Beside the representatives for the press, there are eight black chairs. On the seats there are laminated cards with the text “Reserved for Next of Kin.” This is where we’ll sit. At the very back of the room, behind the journalists, there are corresponding seats for the next of kin of the defendant.
We wait in an adjoining room. There’s a thermos of coffee on the table, but it remains untouched. The time is almost 9:30 a.m., and we decide to walk out into the large room. Jocke takes his place at the front, closest to the wall, and I sit next to him. There are one or two familiar faces among the journalists, but nobody greets anyone. Today is different: Today we’re not old colleagues anymore. Today we’re parents of a journalist who lost her life in the sea 200 days ago.
I miss the moment when Peter Madsen enters the room. All of a sudden I see a person with black-framed glasses sitting at the side of his defense attorney. Although I’ve seen pictures of him thousands of times, I’m not entirely sure that it’s Madsen. I whisper to Jocke, who’s just as unsure as I am. The hair color isn’t the same as it is in pictures and on videos, and the glasses with their distinctly thick frames are misleading. It takes a few seconds before we’re completely sure—this is the accused, the man who threw our lives into an entirely new and terrible direction last August. I meet his gaze. He understands who I am and who Jocke is. I wonder what’s going through his head just now. Does he feel any remorse? Does he have any idea what kind of feelings we have? He looks down.
Then the judge comes in, and everyone stands up out of respect for her and her office. She’s the one, together with two laypeople, who will determine whether Peter Madsen is guilty of the crimes he’s been charged with. After the 12 days of the trial, the trio will come to a decision: acquittal or conviction. The prosecutor, Jakob Buch-Jepsen, spends a large part of the morning describing what has happened since Aug. 10: the search for the submarine, Madsen’s rescue from the sea after sinking the Nautilus, the search for Kim, and the finding of her body parts one after another. We’ve seen the pictures and videos shown on the large screens before, but it still hurts to see a smiling Kim in the submarine tower as the vessel glides out of the harbor in Copenhagen. Some of the pictures from the police’s preliminary investigation are macabre; the very worst ones are reserved for the judge and laypeople only—neither we nor the journalists are allowed to see them.

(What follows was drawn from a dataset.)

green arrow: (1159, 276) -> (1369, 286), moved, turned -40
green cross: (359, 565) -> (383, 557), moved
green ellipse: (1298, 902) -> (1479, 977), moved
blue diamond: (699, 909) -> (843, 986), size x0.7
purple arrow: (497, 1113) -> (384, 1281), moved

When pictures of body parts and the tools the prosecution believes were used to maim her body are shown, we feel the reporters’ eyes on us. In Denmark, as in Sweden, photography in the courtroom is forbidden, but drawing is permissible. In the front rows, several artists are sitting, filling page after page of their drawing pads.

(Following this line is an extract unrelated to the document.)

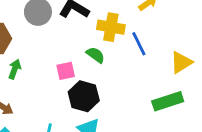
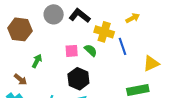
green arrow: (15, 69) -> (37, 61), moved
pink square: (66, 71) -> (72, 51), moved

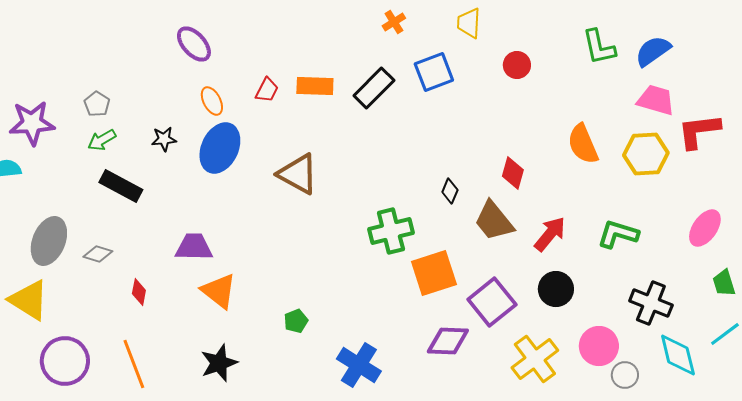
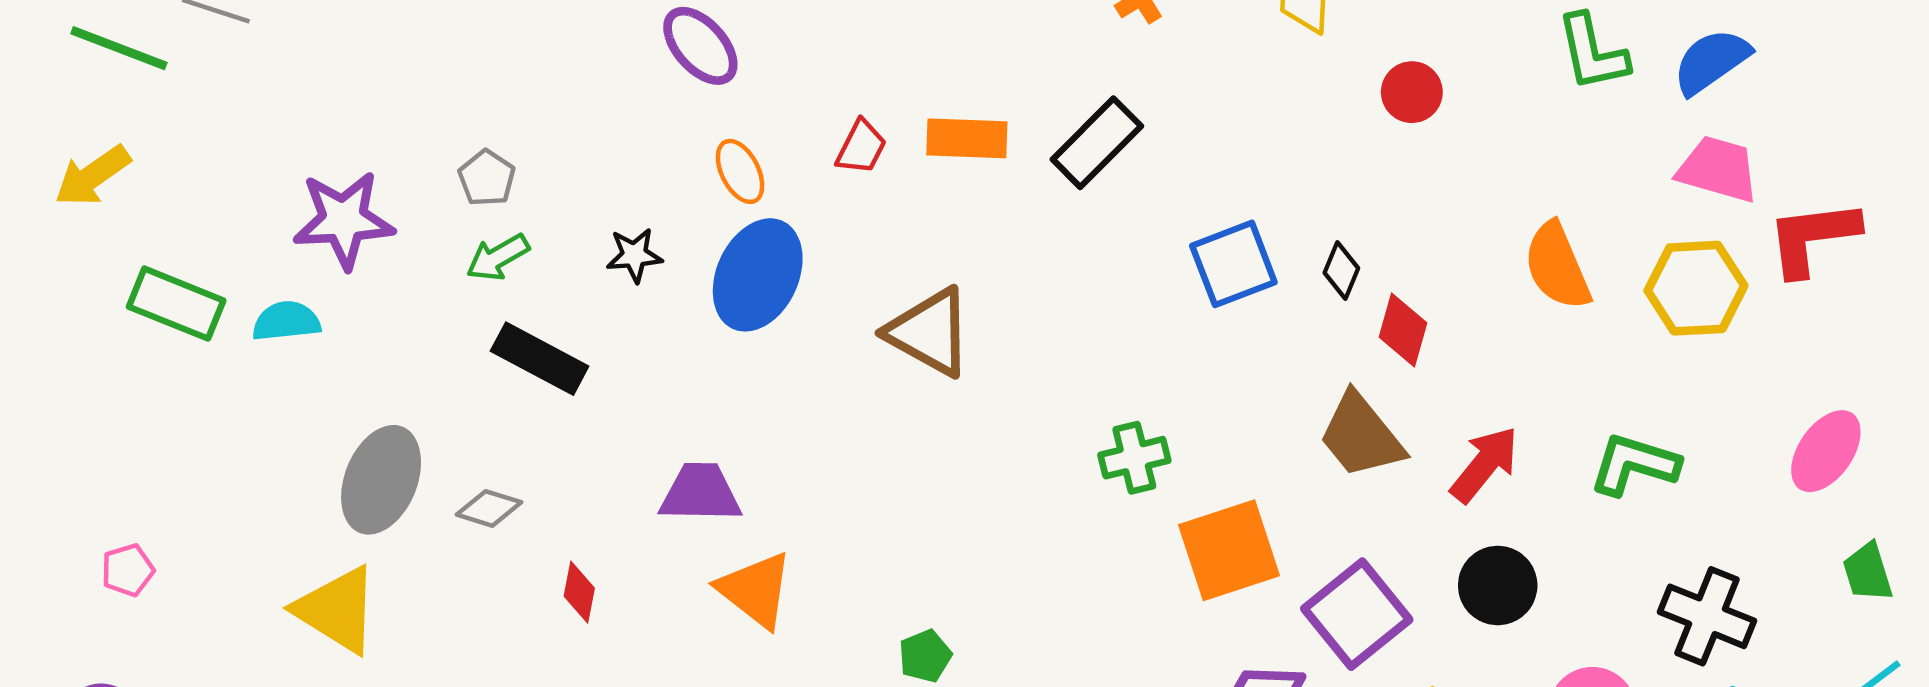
blue square: (434, 72) -> (1233, 264), moved
black diamond: (450, 191) -> (1341, 271), moved
green cross: (391, 231) -> (1134, 458), size x0.7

Madsen mostly looks down at the computer screen in front of him, but now and then he raises his eyes and looks in our direction. There are about 12 yards between his chair and our seats. After lunch he comes quite close—there might be only three yards between his place on the witness stand and our chairs. When he passes us on his way to be examined, I’m struck by how short he is. To me, Madsen seems small and stocky, slightly hunched, wearing a black T-shirt and a pair of royal-blue sweatpants that are way too big for him. He’s wearing a pair of tennis shoes that swing back-and-forth in a nervous way during most of the examination. He often puts his hands under his thighs. Is it so nobody will see how they’re shaking, or is this a habit of his?
For several hours, Peter Madsen is allowed to explain what happened on board the submarine, before and after. Since we’re sitting diagonally behind him, neither we nor the reporters can see his facial expressions. He answers most of the questions cooperatively but tries to avoid others. It takes a while before the prosecutor gets to the question that’s the central one for us: How did Kim die? The answer sounds well rehearsed, but obviously Madsen has had many long hours alone in his jail cell to prepare himself. Out of consideration for us, at first he doesn’t want to say what happened. Madsen thinks that it would be better for the family to believe that Kim died because the submarine hatch hit her on the head—that her death had been immediate.

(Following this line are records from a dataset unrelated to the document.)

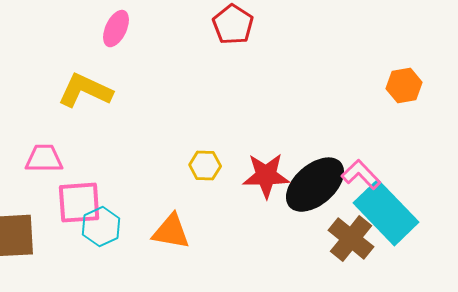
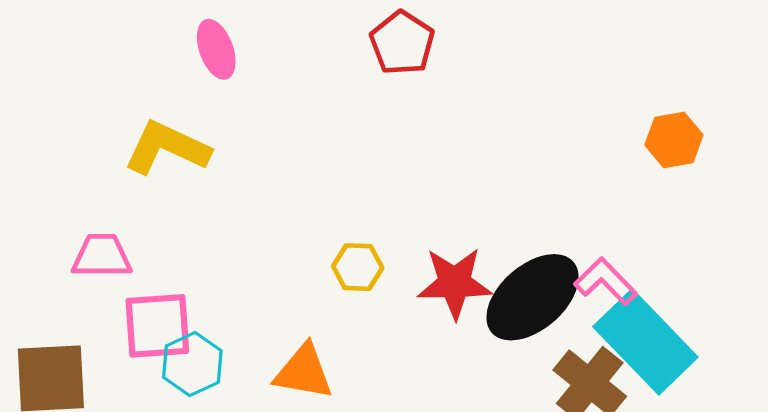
pink ellipse: (116, 29) -> (216, 49), turned -45

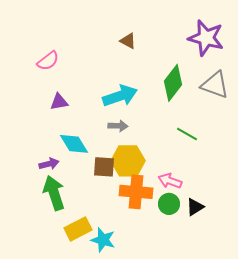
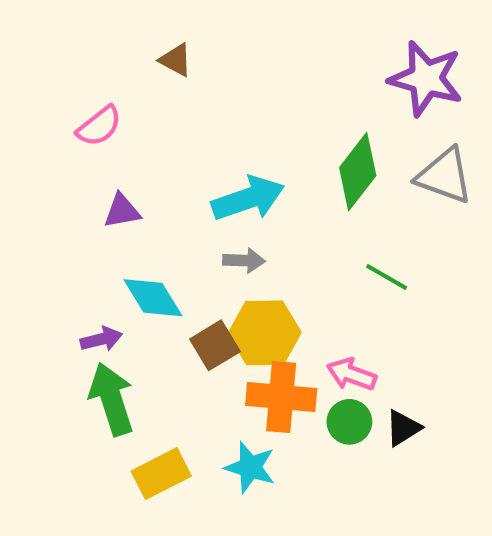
brown triangle: (128, 41) -> (176, 60), moved
brown square: (104, 167) -> (215, 345), turned -35
cyan star: (103, 240) -> (250, 467), moved

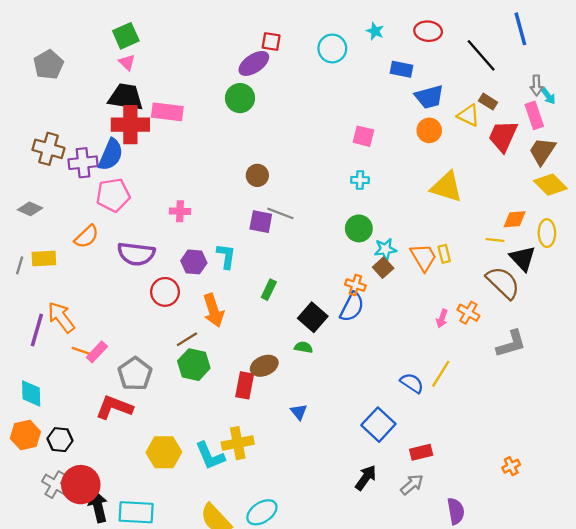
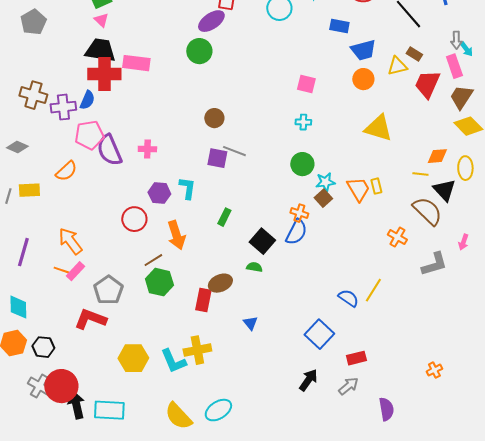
yellow triangle: (468, 115) -> (397, 66), turned -40
blue semicircle: (111, 155) -> (87, 100), size x0.7
purple semicircle: (136, 254) -> (109, 150), moved, turned 60
orange arrow: (61, 317) -> (70, 241), moved
pink arrow: (442, 318) -> (463, 242), moved

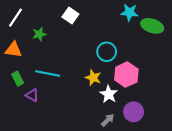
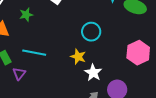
pink hexagon: (126, 75) -> (138, 53), moved
purple triangle: (32, 95) -> (19, 74), turned 40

Madsen says he didn’t want the world to know that Kim had actually died because of a technical failure of the submarine’s equipment, a flaw that allowed exhaust fumes to leak into the interior, where Kim was. Madsen himself was on the deck, and as the good sailor he was, he had of course closed the manhole so that sudden waves—on the calm sea—wouldn’t be able to run down into the submarine. Hundreds of questions hang in the air of the large courtroom, where oxygen is starting to get short this afternoon. Why didn’t Madsen call for help? is one of the most significant ones. He says he wasn’t able to carry Kim’s body up, although he tried for half an hour. Kim weighed about 110 pounds; Madsen weighed significantly more, if not double that.
We don’t get any answers today. The unanswered questions are like a cliffhanger in a television series—the sequel won’t be aired for 13 days. Is the long break a coincidence, because of the availability of rooms in the municipal courthouse? Or is it a marker in a psychological game? Is the first day supposed to “sink in” before the trial continues? We don’t know. When we leave the courtroom, we see that the only way out is right past Peter Madsen. There are only about 18 inches between us as we walk by. He meets my gaze, but this time he doesn’t lower his eyes. Maybe he believes that we’ve accepted his version of what happened.
Once again we leave the court building by a back door. As we walk toward the unmarked police car, we can see the media circus on the square in front of the main entrance. The prosecutor has been caught by the entire corps, and we’re thankful to have avoided being part of the strange performance.
There’s a silver lining on this dreadful day: The fund has reached its goal of $200,000. The fact that it happened on International Women’s Day feels like the work of a higher power. Whether we’ve heard the truth or lies in room 60 on this Thursday, Kim will continue to live. Despite everything.